*YOUR ASSIGNMENT*: Write out the lines below once more, exactly as they appear. Do not include pictures.

*DATASET ENTRIES*:
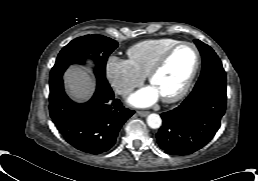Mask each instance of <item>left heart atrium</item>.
Here are the masks:
<instances>
[{"label":"left heart atrium","mask_w":258,"mask_h":181,"mask_svg":"<svg viewBox=\"0 0 258 181\" xmlns=\"http://www.w3.org/2000/svg\"><path fill=\"white\" fill-rule=\"evenodd\" d=\"M159 96L153 86H147L133 94L129 99V103L136 107H147L152 105Z\"/></svg>","instance_id":"obj_1"}]
</instances>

*TASK OUTPUT*:
Mask each instance of <item>left heart atrium</item>.
Here are the masks:
<instances>
[{"label":"left heart atrium","mask_w":258,"mask_h":181,"mask_svg":"<svg viewBox=\"0 0 258 181\" xmlns=\"http://www.w3.org/2000/svg\"><path fill=\"white\" fill-rule=\"evenodd\" d=\"M159 96L153 86H147L133 94L129 99V103L136 107H147L152 105Z\"/></svg>","instance_id":"obj_1"}]
</instances>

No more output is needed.